The three biggest concerns are:
1) Availability – the speedy erosion of consumer choice
2) Quality – which actually doesn’t need to change at a UK based production level
3) Price – impacted by tariffs, rising labour costs and a weakening pound
Worst case scenario? Food shortages that hark back to the Forties when the nation was put on rations.
What are the current ripples?
In September, the food and drink sector experienced growth, with international exports up by 14 percent driven by a weak pound. But it wasn’t in profit. Inflation in raw materials caused by the slump in the pound saw margins decline.
This rapid growth, particularly in areas like artisan and craft start-ups as they scale, is already putting a strain on the available talent pool.
Recruitment consultants report that food and beverage continues to demand a wide range of operational, production and management talent in particular, and that’s soaked up the available resource. Costs per employee are also growing, which could also put the brakes on future growth.
All this before predicted restraints like border checks, logistics and new regulatory barriers come into play.
Keeping Calm, Carrying on
Deal or no deal, the opportunity to lead the world remains.
Genuine brands which come with authentic social missions are gaining real traction with otherwise sceptical shoppers who are looking for ways to eat better, reduce their impact on the planet and live more responsibly.
There’s also a marked trend for UK consumers to shop local and buy local where possible for the same reasons.
The disruption of start-ups with shorter and healthier ingredients labels has left retailers and big food brands having to retune their businesses. Their dominance is being challenged.
Deal or no Deal, a fundamental shift is happening led by a new mindset which realises that the damage caused by consumer packaged goods is a burden we can no longer ignore. This is reflected in the shift away from single-use plastic packaging, from fast to sustainable fashion, and from over processed foods to a diet which allows us to live well for longer.

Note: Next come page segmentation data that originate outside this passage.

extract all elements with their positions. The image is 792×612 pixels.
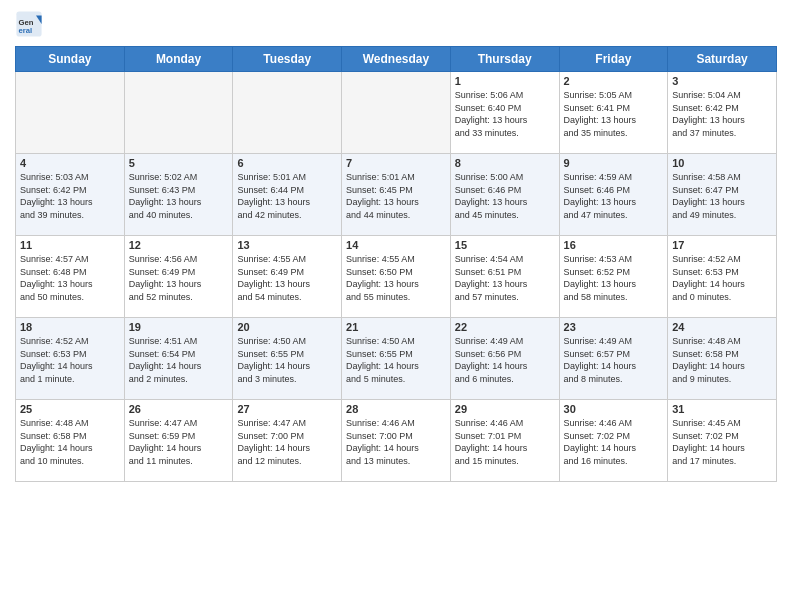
calendar-cell: 1Sunrise: 5:06 AM Sunset: 6:40 PM Daylig… <box>450 72 559 154</box>
calendar-table: SundayMondayTuesdayWednesdayThursdayFrid… <box>15 46 777 482</box>
calendar-cell: 19Sunrise: 4:51 AM Sunset: 6:54 PM Dayli… <box>124 318 233 400</box>
day-info: Sunrise: 4:46 AM Sunset: 7:01 PM Dayligh… <box>455 417 555 467</box>
calendar-cell: 14Sunrise: 4:55 AM Sunset: 6:50 PM Dayli… <box>342 236 451 318</box>
day-number: 24 <box>672 321 772 333</box>
day-info: Sunrise: 4:45 AM Sunset: 7:02 PM Dayligh… <box>672 417 772 467</box>
day-info: Sunrise: 5:05 AM Sunset: 6:41 PM Dayligh… <box>564 89 664 139</box>
day-number: 28 <box>346 403 446 415</box>
day-number: 4 <box>20 157 120 169</box>
calendar-week-1: 1Sunrise: 5:06 AM Sunset: 6:40 PM Daylig… <box>16 72 777 154</box>
day-info: Sunrise: 5:01 AM Sunset: 6:45 PM Dayligh… <box>346 171 446 221</box>
calendar-cell: 5Sunrise: 5:02 AM Sunset: 6:43 PM Daylig… <box>124 154 233 236</box>
day-number: 29 <box>455 403 555 415</box>
day-number: 25 <box>20 403 120 415</box>
day-info: Sunrise: 4:53 AM Sunset: 6:52 PM Dayligh… <box>564 253 664 303</box>
svg-text:eral: eral <box>19 26 33 35</box>
day-number: 14 <box>346 239 446 251</box>
day-info: Sunrise: 4:57 AM Sunset: 6:48 PM Dayligh… <box>20 253 120 303</box>
calendar-cell: 26Sunrise: 4:47 AM Sunset: 6:59 PM Dayli… <box>124 400 233 482</box>
day-number: 13 <box>237 239 337 251</box>
day-number: 30 <box>564 403 664 415</box>
day-info: Sunrise: 5:04 AM Sunset: 6:42 PM Dayligh… <box>672 89 772 139</box>
calendar-cell: 4Sunrise: 5:03 AM Sunset: 6:42 PM Daylig… <box>16 154 125 236</box>
day-number: 19 <box>129 321 229 333</box>
calendar-cell: 21Sunrise: 4:50 AM Sunset: 6:55 PM Dayli… <box>342 318 451 400</box>
day-info: Sunrise: 4:58 AM Sunset: 6:47 PM Dayligh… <box>672 171 772 221</box>
day-info: Sunrise: 4:52 AM Sunset: 6:53 PM Dayligh… <box>20 335 120 385</box>
calendar-cell: 24Sunrise: 4:48 AM Sunset: 6:58 PM Dayli… <box>668 318 777 400</box>
calendar-cell: 18Sunrise: 4:52 AM Sunset: 6:53 PM Dayli… <box>16 318 125 400</box>
calendar-cell: 27Sunrise: 4:47 AM Sunset: 7:00 PM Dayli… <box>233 400 342 482</box>
day-info: Sunrise: 4:52 AM Sunset: 6:53 PM Dayligh… <box>672 253 772 303</box>
day-info: Sunrise: 5:02 AM Sunset: 6:43 PM Dayligh… <box>129 171 229 221</box>
calendar-cell <box>233 72 342 154</box>
day-info: Sunrise: 4:49 AM Sunset: 6:56 PM Dayligh… <box>455 335 555 385</box>
calendar-cell: 31Sunrise: 4:45 AM Sunset: 7:02 PM Dayli… <box>668 400 777 482</box>
calendar-week-2: 4Sunrise: 5:03 AM Sunset: 6:42 PM Daylig… <box>16 154 777 236</box>
day-info: Sunrise: 4:46 AM Sunset: 7:00 PM Dayligh… <box>346 417 446 467</box>
calendar-cell: 9Sunrise: 4:59 AM Sunset: 6:46 PM Daylig… <box>559 154 668 236</box>
calendar-cell: 25Sunrise: 4:48 AM Sunset: 6:58 PM Dayli… <box>16 400 125 482</box>
day-number: 3 <box>672 75 772 87</box>
day-info: Sunrise: 5:03 AM Sunset: 6:42 PM Dayligh… <box>20 171 120 221</box>
calendar-cell: 15Sunrise: 4:54 AM Sunset: 6:51 PM Dayli… <box>450 236 559 318</box>
day-info: Sunrise: 4:59 AM Sunset: 6:46 PM Dayligh… <box>564 171 664 221</box>
header: Gen eral <box>15 10 777 38</box>
weekday-row: SundayMondayTuesdayWednesdayThursdayFrid… <box>16 47 777 72</box>
day-number: 2 <box>564 75 664 87</box>
calendar-week-3: 11Sunrise: 4:57 AM Sunset: 6:48 PM Dayli… <box>16 236 777 318</box>
day-info: Sunrise: 4:51 AM Sunset: 6:54 PM Dayligh… <box>129 335 229 385</box>
day-number: 27 <box>237 403 337 415</box>
calendar-cell: 22Sunrise: 4:49 AM Sunset: 6:56 PM Dayli… <box>450 318 559 400</box>
day-number: 10 <box>672 157 772 169</box>
day-info: Sunrise: 4:50 AM Sunset: 6:55 PM Dayligh… <box>346 335 446 385</box>
day-info: Sunrise: 4:56 AM Sunset: 6:49 PM Dayligh… <box>129 253 229 303</box>
weekday-header-friday: Friday <box>559 47 668 72</box>
day-info: Sunrise: 4:48 AM Sunset: 6:58 PM Dayligh… <box>20 417 120 467</box>
day-number: 16 <box>564 239 664 251</box>
calendar-cell: 12Sunrise: 4:56 AM Sunset: 6:49 PM Dayli… <box>124 236 233 318</box>
day-number: 17 <box>672 239 772 251</box>
day-info: Sunrise: 5:01 AM Sunset: 6:44 PM Dayligh… <box>237 171 337 221</box>
calendar-cell <box>124 72 233 154</box>
calendar-cell: 20Sunrise: 4:50 AM Sunset: 6:55 PM Dayli… <box>233 318 342 400</box>
calendar-body: 1Sunrise: 5:06 AM Sunset: 6:40 PM Daylig… <box>16 72 777 482</box>
calendar-cell: 8Sunrise: 5:00 AM Sunset: 6:46 PM Daylig… <box>450 154 559 236</box>
calendar-cell: 13Sunrise: 4:55 AM Sunset: 6:49 PM Dayli… <box>233 236 342 318</box>
calendar-week-4: 18Sunrise: 4:52 AM Sunset: 6:53 PM Dayli… <box>16 318 777 400</box>
logo: Gen eral <box>15 10 47 38</box>
day-info: Sunrise: 4:46 AM Sunset: 7:02 PM Dayligh… <box>564 417 664 467</box>
calendar-cell: 17Sunrise: 4:52 AM Sunset: 6:53 PM Dayli… <box>668 236 777 318</box>
day-info: Sunrise: 4:49 AM Sunset: 6:57 PM Dayligh… <box>564 335 664 385</box>
day-number: 23 <box>564 321 664 333</box>
weekday-header-saturday: Saturday <box>668 47 777 72</box>
day-number: 26 <box>129 403 229 415</box>
calendar-cell: 29Sunrise: 4:46 AM Sunset: 7:01 PM Dayli… <box>450 400 559 482</box>
day-info: Sunrise: 4:50 AM Sunset: 6:55 PM Dayligh… <box>237 335 337 385</box>
day-info: Sunrise: 4:54 AM Sunset: 6:51 PM Dayligh… <box>455 253 555 303</box>
day-number: 8 <box>455 157 555 169</box>
calendar-cell: 30Sunrise: 4:46 AM Sunset: 7:02 PM Dayli… <box>559 400 668 482</box>
day-info: Sunrise: 5:06 AM Sunset: 6:40 PM Dayligh… <box>455 89 555 139</box>
calendar-cell: 7Sunrise: 5:01 AM Sunset: 6:45 PM Daylig… <box>342 154 451 236</box>
day-info: Sunrise: 4:48 AM Sunset: 6:58 PM Dayligh… <box>672 335 772 385</box>
day-info: Sunrise: 4:55 AM Sunset: 6:50 PM Dayligh… <box>346 253 446 303</box>
day-info: Sunrise: 4:47 AM Sunset: 7:00 PM Dayligh… <box>237 417 337 467</box>
weekday-header-wednesday: Wednesday <box>342 47 451 72</box>
day-info: Sunrise: 4:47 AM Sunset: 6:59 PM Dayligh… <box>129 417 229 467</box>
logo-icon: Gen eral <box>15 10 43 38</box>
day-info: Sunrise: 4:55 AM Sunset: 6:49 PM Dayligh… <box>237 253 337 303</box>
day-number: 31 <box>672 403 772 415</box>
day-number: 6 <box>237 157 337 169</box>
calendar-cell: 3Sunrise: 5:04 AM Sunset: 6:42 PM Daylig… <box>668 72 777 154</box>
weekday-header-thursday: Thursday <box>450 47 559 72</box>
weekday-header-tuesday: Tuesday <box>233 47 342 72</box>
weekday-header-sunday: Sunday <box>16 47 125 72</box>
calendar-cell <box>16 72 125 154</box>
day-number: 15 <box>455 239 555 251</box>
calendar-header: SundayMondayTuesdayWednesdayThursdayFrid… <box>16 47 777 72</box>
calendar-cell: 2Sunrise: 5:05 AM Sunset: 6:41 PM Daylig… <box>559 72 668 154</box>
calendar-cell: 10Sunrise: 4:58 AM Sunset: 6:47 PM Dayli… <box>668 154 777 236</box>
calendar-cell <box>342 72 451 154</box>
weekday-header-monday: Monday <box>124 47 233 72</box>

Which means those independent producers who show themselves sufficiently agile to meet changing consumer preferences in their categories will continue to prosper despite all the Brexit doom and gloom mentioned above.
A recent report from OC&C Strategy Consultants pinpoints brands like Quorn and Fever Tree which have achieved impressive international trajectories by capitalising on trends towards lower meat consumption and a preference for premium mixers (regardless of their true sugar content).
Yes, the picture is fluid, but it appears that flexible businesses that are wired to adapt could use Brexit to develop a clever competitive advantage.
Margins and cash flows are under pressure, and several other scenarios are also in play. New retail models, retailer consolidation, acute competition on price, and business rates issues for an increasingly fragmented out of home sector.
One thing is for certain. British food and drink brands are held in high esteem. That’s not going to change and is another perfectly good reason for us all to remain optimistic.